You don’t need to be a “helicopter parent” who attends every single PTA and Board of Ed meeting in order to help ensure music programs thrive in your schools. All it takes is 5 to 10 minutes a day of being mindful of what children need to be great at a musical instrument — and therefore at life — for parents to realize how much collective power they really have.
Here are four ways parents can help keep music education thriving:
- Understand that your child’s instrumental music experience is just as (if not more) crucial to their growth as human beings than any other subject. Music is not a “special” or a “frill” subject — it should not be taught that way and should not be approached that way by anyone. When met with some rigor, it is often the most enjoyable subject during the school day and should be treated like the core subject that it is. When taught well and minimally supported at home, the craft of learning a musical instrument develops fortitude, willpower, and metacognitive skills that we parents stay up at night hoping our children have when they grow up.
- Attend your child’s concerts, and insist that performances occur more often during the year. Your physical presence at school concerts helps to create a community culture around music education. Performance is one of the biggest reasons why your children practice, and the more often they occur, the more consistently motivated they become. Take a close look at your child’s face the moment they conclude their first performance on stage with their ensemble and you will see what I mean. Additionally, discuss with your music teacher and your Principal the importance of even the smallest performances every six weeks or so; two concerts a year is not educationally sound or appropriate. If we are to teach concepts like goal-setting, patience and perseverance, we need to follow it up with shorter term performance goals.
- Be aware of, and don’t accept, your child being withheld from music class in order to finish up other schoolwork. I appreciate the fact that all teachers have a lot of goals, benchmarks and mandates to meet. With the addition of high-stakes testing, there is undue stress on administrators and teachers to get students to “perform”. But when parents insist that music should not be the sacrificial lamb for test prep, they are sending the strongest message possible to school leadership : Testing is not the be-all and end-all of their child’s school experience. Some other thoughts to consider if and when your child is withheld from music class for extra work in another subject:
- During the course of a year, a student being pulled out for music misses less class time than when they go on field trips or attend school assemblies. Add up the time each year your child attends these events and ask yourself: Should music be cut for this? Is our school’s scheduling aligned with its values?
- When a teacher is absent for a 6 hour school day, it’s the equivalent of a student being pulled out 12 times for 1/2 hour music lessons. Of course teachers are entitled to be absent, but music instruction should not be “punished” when lost time needs to be made up.

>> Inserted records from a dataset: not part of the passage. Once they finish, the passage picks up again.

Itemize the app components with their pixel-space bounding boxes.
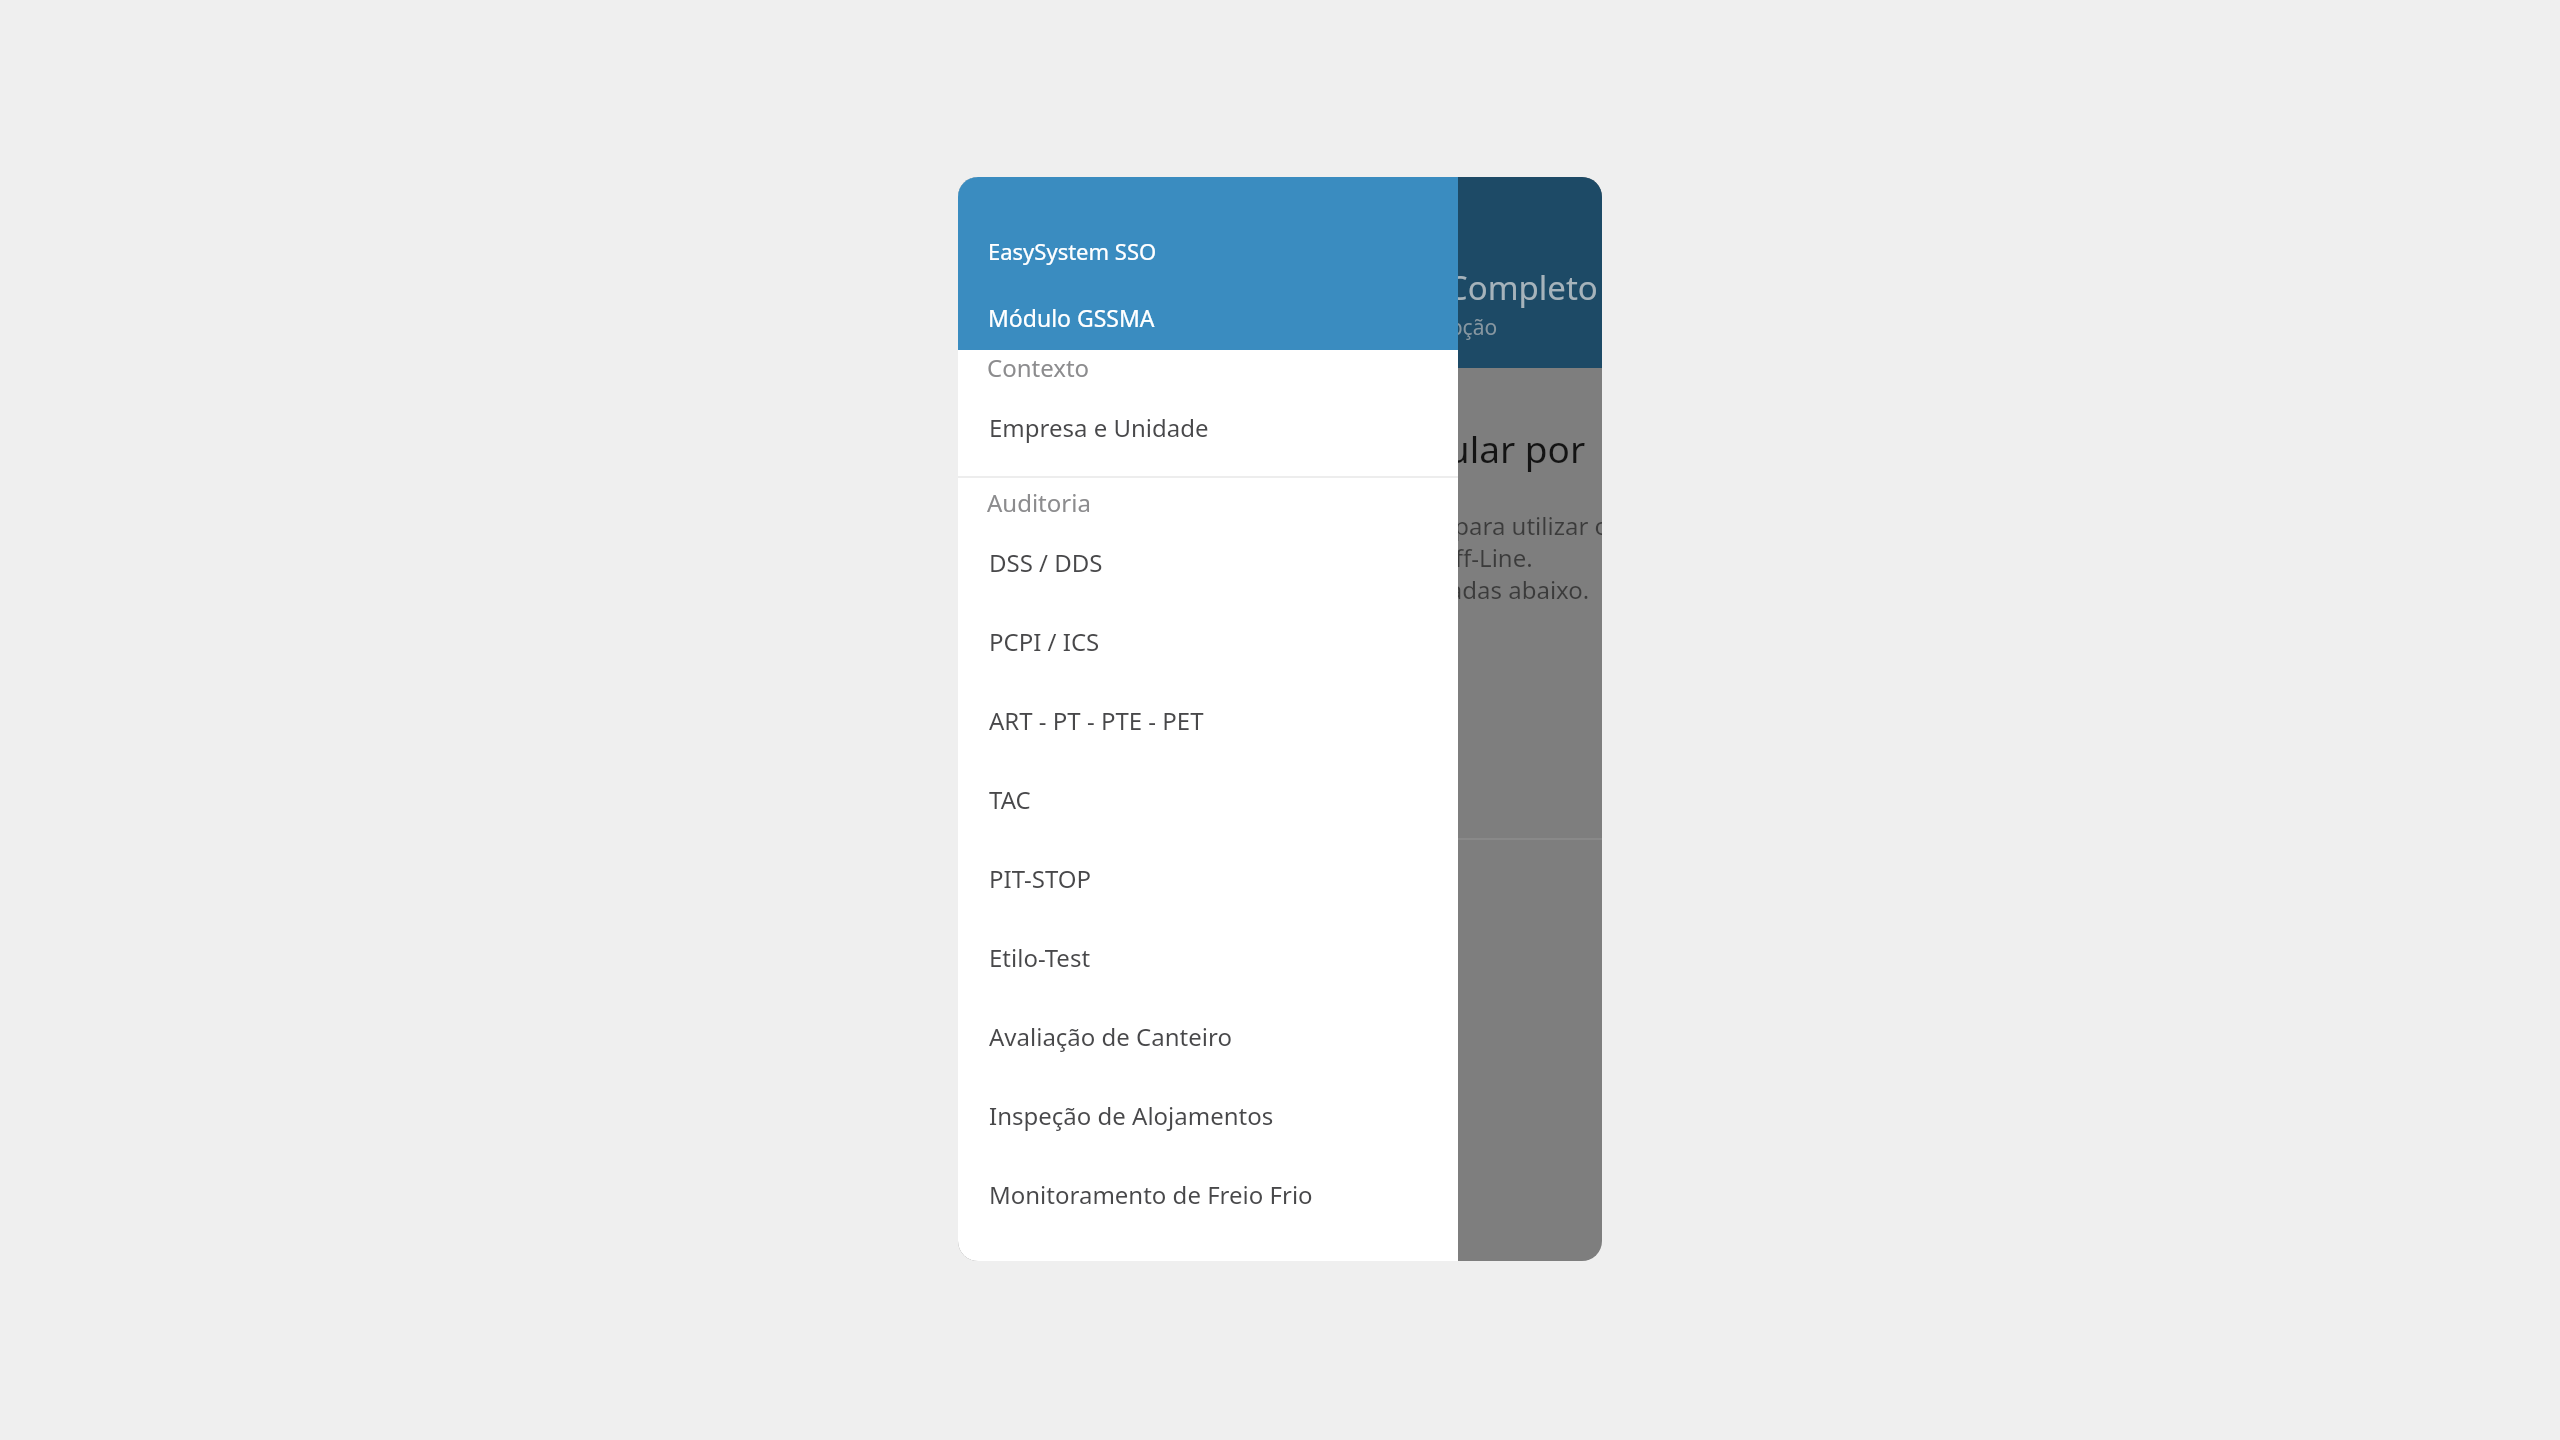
staticText: Módulo GSSMA [988, 302, 1155, 333]
staticText: É necessário habilitar para utilizar o a… [1208, 509, 1602, 606]
staticText: Etilo-Test [989, 941, 1091, 974]
button[interactable]: PIT-STOP [958, 839, 1458, 918]
button[interactable]: Etilo-Test [958, 918, 1458, 997]
staticText: Avaliação de Canteiro [989, 1020, 1232, 1053]
staticText: TAC [989, 783, 1031, 816]
button[interactable]: TAC [958, 760, 1458, 839]
button[interactable]: Empresa e Unidade [958, 388, 1458, 467]
button[interactable]: Avaliação de Canteiro [958, 997, 1458, 1076]
staticText: DSS / DDS [989, 546, 1103, 579]
button[interactable]: PCPI / ICS [958, 602, 1458, 681]
button[interactable]: Monitoramento de Freio Frio [958, 1155, 1458, 1234]
staticText: Contexto [987, 351, 1090, 384]
staticText: Selecione uma opção [1288, 313, 1498, 342]
staticText: Empresa e Unidade [989, 411, 1209, 444]
staticText: Habilitar o celular por [1208, 423, 1586, 473]
staticText: Inspeção de Alojamentos [989, 1099, 1274, 1132]
button[interactable]: ART - PT - PTE - PET [958, 681, 1458, 760]
button[interactable]: DSS / DDS [958, 523, 1458, 602]
staticText: Auditoria [987, 486, 1091, 519]
staticText: Ambiente Completo [1288, 265, 1598, 310]
staticText: Monitoramento de Freio Frio [989, 1178, 1313, 1211]
staticText: PCPI / ICS [989, 625, 1100, 658]
staticText: ART - PT - PTE - PET [989, 704, 1204, 737]
staticText: EasySystem SSO [988, 236, 1157, 266]
staticText: PIT-STOP [989, 862, 1092, 895]
button[interactable]: Módulo GSSMA [958, 284, 1458, 350]
button[interactable]: Inspeção de Alojamentos [958, 1076, 1458, 1155]
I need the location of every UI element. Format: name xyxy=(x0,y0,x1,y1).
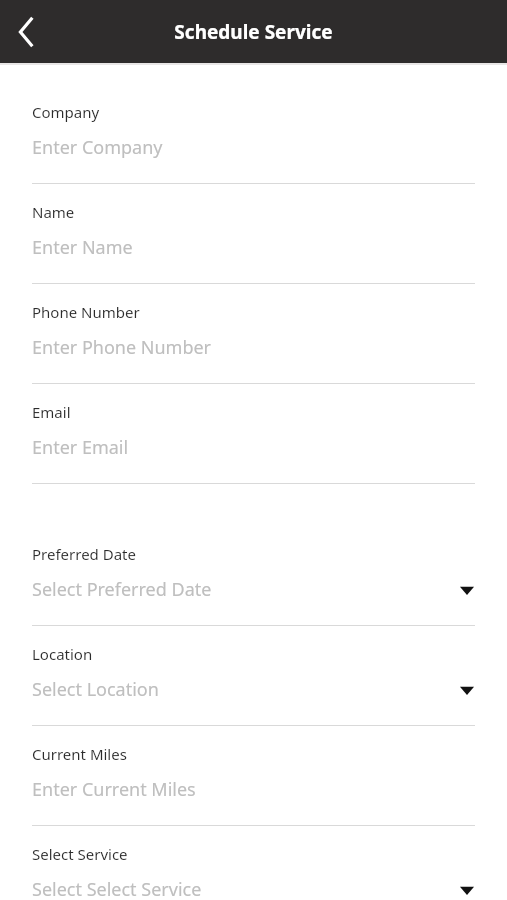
staticText: Current Miles xyxy=(32,744,127,764)
staticText: Name xyxy=(32,202,75,222)
staticText: Enter Email xyxy=(32,435,129,460)
staticText: Enter Name xyxy=(32,235,133,260)
button[interactable]: Preferred Date xyxy=(0,526,507,626)
button[interactable]: Current Miles xyxy=(0,726,507,826)
staticText: Phone Number xyxy=(32,302,140,322)
button[interactable]: Name xyxy=(0,184,507,284)
button[interactable]: Select Service xyxy=(0,826,507,900)
staticText: Enter Phone Number xyxy=(32,335,212,360)
staticText: Select Preferred Date xyxy=(32,577,212,602)
staticText: Location xyxy=(32,644,93,664)
button[interactable]: Email xyxy=(0,384,507,484)
staticText: Preferred Date xyxy=(32,544,136,564)
button[interactable]: Location xyxy=(0,626,507,726)
staticText: Select Location xyxy=(32,677,159,702)
staticText: Enter Current Miles xyxy=(32,777,196,802)
staticText: Schedule Service xyxy=(174,19,333,45)
staticText: Email xyxy=(32,402,71,422)
button[interactable]: Phone Number xyxy=(0,284,507,384)
button[interactable]: Back xyxy=(0,6,52,58)
button[interactable]: Company xyxy=(0,84,507,184)
staticText: Select Service xyxy=(32,844,128,864)
staticText: Company xyxy=(32,102,100,122)
staticText: Select Select Service xyxy=(32,877,202,900)
staticText: Enter Company xyxy=(32,135,163,160)
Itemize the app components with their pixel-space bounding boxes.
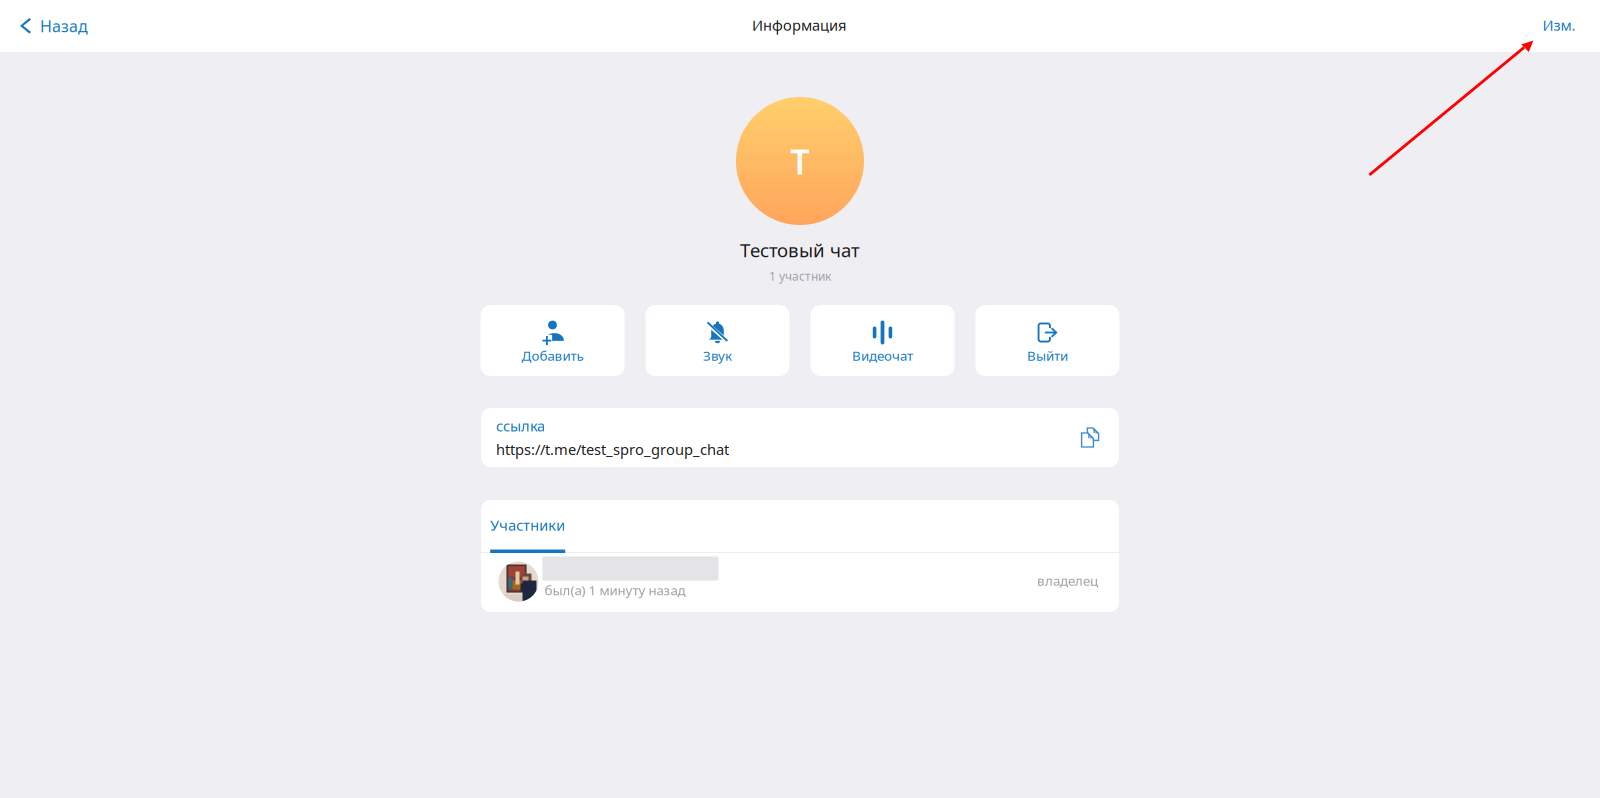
staticText: Выйти (1027, 347, 1068, 364)
button[interactable]: Видеочат (810, 305, 954, 376)
staticText: владелец (1037, 572, 1098, 589)
staticText: Изм. (1542, 15, 1576, 35)
button[interactable]: Назад (2, 0, 102, 52)
staticText: 1 участник (769, 268, 831, 284)
staticText: Информация (752, 15, 846, 35)
button[interactable]: Участники (490, 500, 565, 553)
staticText: Т (790, 138, 810, 184)
staticText: был(а) 1 минуту назад (544, 581, 686, 599)
button[interactable]: Выйти (976, 305, 1120, 376)
staticText: Добавить (522, 347, 584, 364)
staticText: Тестовый чат (740, 238, 860, 262)
button[interactable]: ссылка (481, 408, 1119, 467)
button[interactable]: был(а) 1 минуту назад (481, 553, 1119, 612)
button[interactable]: Звук (646, 305, 790, 376)
button[interactable]: Изм. (1526, 0, 1592, 51)
button[interactable]: Добавить (480, 305, 624, 376)
staticText: Назад (40, 15, 88, 37)
staticText: Звук (703, 347, 732, 364)
staticText: https://t.me/test_spro_group_chat (496, 440, 729, 459)
staticText: Видеочат (852, 347, 913, 364)
staticText: Участники (490, 515, 565, 535)
staticText: ссылка (496, 416, 545, 436)
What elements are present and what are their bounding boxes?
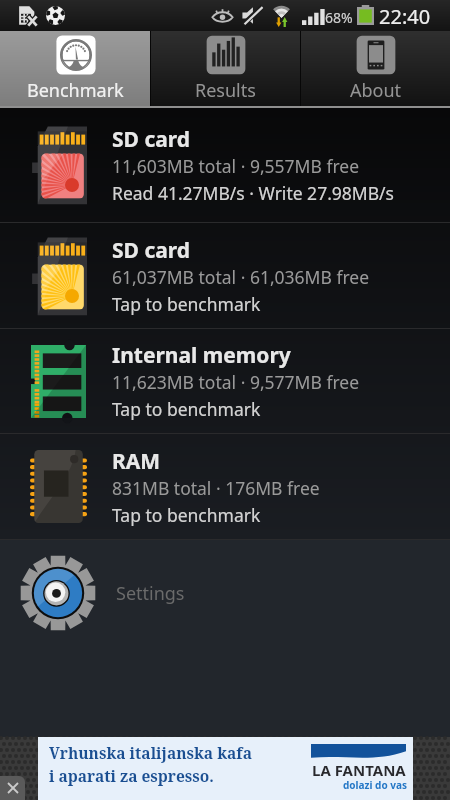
button[interactable]: RAM xyxy=(0,434,450,539)
staticText: About xyxy=(350,78,402,103)
button[interactable]: SD card xyxy=(0,223,450,328)
button[interactable]: About xyxy=(301,31,450,108)
button[interactable]: Benchmark xyxy=(0,31,150,108)
staticText: i aparati za espresso. xyxy=(49,765,214,786)
staticText: SD card xyxy=(112,125,191,154)
button[interactable]: Close ad xyxy=(0,776,25,800)
staticText: 11,603MB total · 9,557MB free xyxy=(112,154,360,178)
staticText: RAM xyxy=(112,447,161,476)
staticText: dolazi do vas xyxy=(343,778,407,792)
staticText: SD card xyxy=(112,236,191,265)
button[interactable]: Results xyxy=(151,31,300,108)
staticText: Results xyxy=(195,78,256,103)
staticText: Internal memory xyxy=(112,341,291,370)
staticText: Benchmark xyxy=(27,78,124,103)
button[interactable]: SD card xyxy=(0,108,450,222)
button[interactable]: Internal memory xyxy=(0,329,450,433)
staticText: Tap to benchmark xyxy=(112,503,261,527)
staticText: Settings xyxy=(116,581,185,606)
staticText: 11,623MB total · 9,577MB free xyxy=(112,370,360,394)
staticText: Read 41.27MB/s · Write 27.98MB/s xyxy=(112,181,394,205)
staticText: 61,037MB total · 61,036MB free xyxy=(112,265,370,289)
staticText: Vrhunska italijanska kafa xyxy=(49,742,252,763)
staticText: Tap to benchmark xyxy=(112,292,261,316)
staticText: LA FANTANA xyxy=(312,760,406,780)
staticText: 22:40 xyxy=(379,3,431,30)
staticText: 68% xyxy=(325,8,353,27)
staticText: Tap to benchmark xyxy=(112,397,261,421)
button[interactable]: Settings xyxy=(0,540,450,646)
staticText: 831MB total · 176MB free xyxy=(112,476,320,500)
button[interactable]: Vrhunska italijanska kafa xyxy=(38,737,413,800)
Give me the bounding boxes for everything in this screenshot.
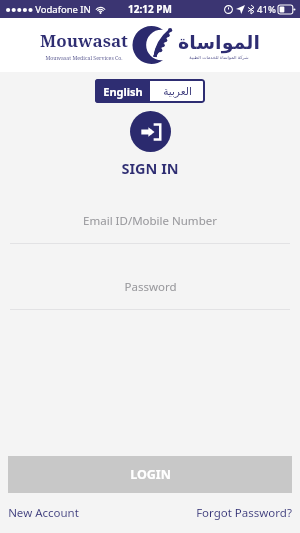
staticText: Vodafone IN <box>35 3 91 16</box>
button[interactable]: العربية <box>150 79 205 103</box>
button[interactable]: LOGIN <box>8 456 292 493</box>
staticText: Email ID/Mobile Number <box>83 213 217 229</box>
button[interactable]: English <box>95 79 150 103</box>
button[interactable]: Forgot Password? <box>196 505 292 521</box>
staticText: 41% <box>257 3 276 16</box>
button[interactable]: Email ID/Mobile Number <box>0 208 300 244</box>
staticText: المواساة <box>178 31 260 53</box>
staticText: شركة المواساة للخدمات الطبية <box>189 54 249 60</box>
staticText: Forgot Password? <box>196 505 292 521</box>
staticText: Mouwasat Medical Services Co. <box>45 54 123 61</box>
button[interactable]: Password <box>0 274 300 310</box>
staticText: 12:12 PM <box>128 2 172 16</box>
staticText: Password <box>124 279 177 295</box>
staticText: LOGIN <box>130 466 171 483</box>
staticText: Mouwasat <box>40 29 128 52</box>
staticText: العربية <box>163 85 192 97</box>
staticText: New Account <box>8 505 79 521</box>
button[interactable]: Sign in <box>130 111 171 152</box>
staticText: SIGN IN <box>121 158 179 178</box>
staticText: English <box>103 84 143 99</box>
button[interactable]: New Account <box>8 505 79 521</box>
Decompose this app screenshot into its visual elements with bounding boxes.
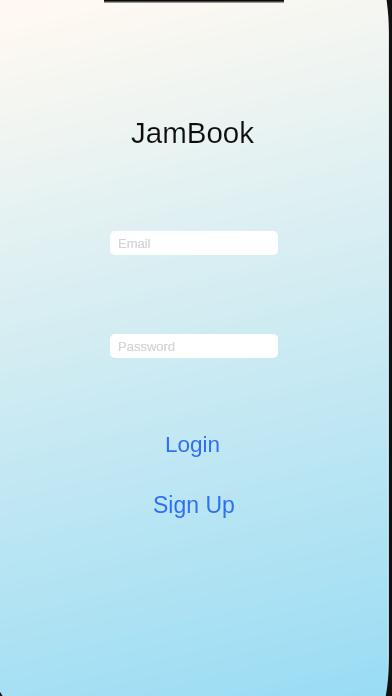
button[interactable]: Email — [110, 231, 278, 255]
button[interactable]: Sign Up — [145, 488, 243, 522]
button[interactable]: Login — [157, 428, 229, 461]
staticText: Email — [118, 236, 151, 251]
staticText: Login — [165, 432, 221, 457]
staticText: Sign Up — [153, 492, 235, 518]
staticText: Password — [118, 339, 176, 354]
button[interactable]: Password — [110, 334, 278, 358]
staticText: JamBook — [131, 116, 254, 149]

- If a student attends every single pullout lesson in a school year, they will have somewhere between 12-14 hours of instruction on their instrument for the entire year. Considering all the benefits music education has on the brain, is 12 hours a year really “getting in the way” of academics? Any administrator who is willing to creatively schedule will find ways to accommodate this.
- Don’t let your child quit. All children are capable of enjoying a successful K-12 music experience with a little support. By not letting your child quit, you are sending a clear message to school leaders that you believe playing a musical instrument cultivates crucial “non-cognitive” skills that matter a whole heck of a lot in the grown-up world. The more students stay with their instrument, the larger the program will be. The larger the program, the less likely there is of a cut to it. Spend 5-10 minutes a night helping your child create a practice routine and they will be far less likely to become frustrated and quit.
Although it is reasonable to expect that school leaders have the best educational interests of our children in mind, we parents ultimately have a better ability to view our education system more objectively; our world is not filled with mandates, edu-speak, and other “noise”. Therefore, the most powerful thing we can do to ensure music education thrives in our society is to truly embrace the benefits that it has to our children and insist it is part of their daily school and home lives.
The actions of parents assisting their children’s practice at home, accompanied with a long-term commitment to their children staying in their school music program, speaks louder than words ever could.